* _Information given_:
_ _ _ _ _ _ _

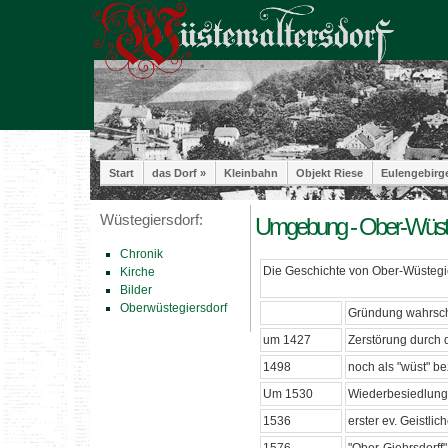
Start
das Dorf »
Kleinbahn
Objekt Riese
Eulengebirg
Wüstegiersdorf:
Umgebung - Ober-Wüsteg
Chronik
Die Geschichte von Ober-Wüstegi
Kirche
Bilder
Oberwüstegiersdorf
Gründung wahrsche
um 1427
Zerstörung durch 
1498
noch als "wüst" be
Um 1530
Wiederbesiedlung 
1536
erster ev. Geistli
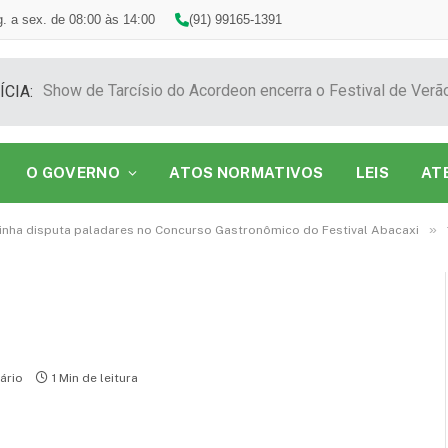
. a sex. de 08:00 às 14:00
(91) 99165-1391
ÍCIA:
O GOVERNO
ATOS NORMATIVOS
LEIS
AT
»
inha disputa paladares no Concurso Gastronômico do Festival Abacaxi
ário
1 Min de leitura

_ _ _ _ _ _ _

* _What is being asked_: Copy the whole listing above word for word but do not carry over the pictures.

* _Expected answer_:
Start
das Dorf »
Kleinbahn
Objekt Riese
Eulengebirg
Wüstegiersdorf:
Umgebung - Ober-Wüsteg
Chronik
Die Geschichte von Ober-Wüstegi
Kirche
Bilder
Oberwüstegiersdorf
Gründung wahrsche
um 1427
Zerstörung durch 
1498
noch als "wüst" be
Um 1530
Wiederbesiedlung 
1536
erster ev. Geistli
. a sex. de 08:00 às 14:00
(91) 99165-1391
ÍCIA:
O GOVERNO
ATOS NORMATIVOS
LEIS
AT
»
inha disputa paladares no Concurso Gastronômico do Festival Abacaxi
ário
1 Min de leitura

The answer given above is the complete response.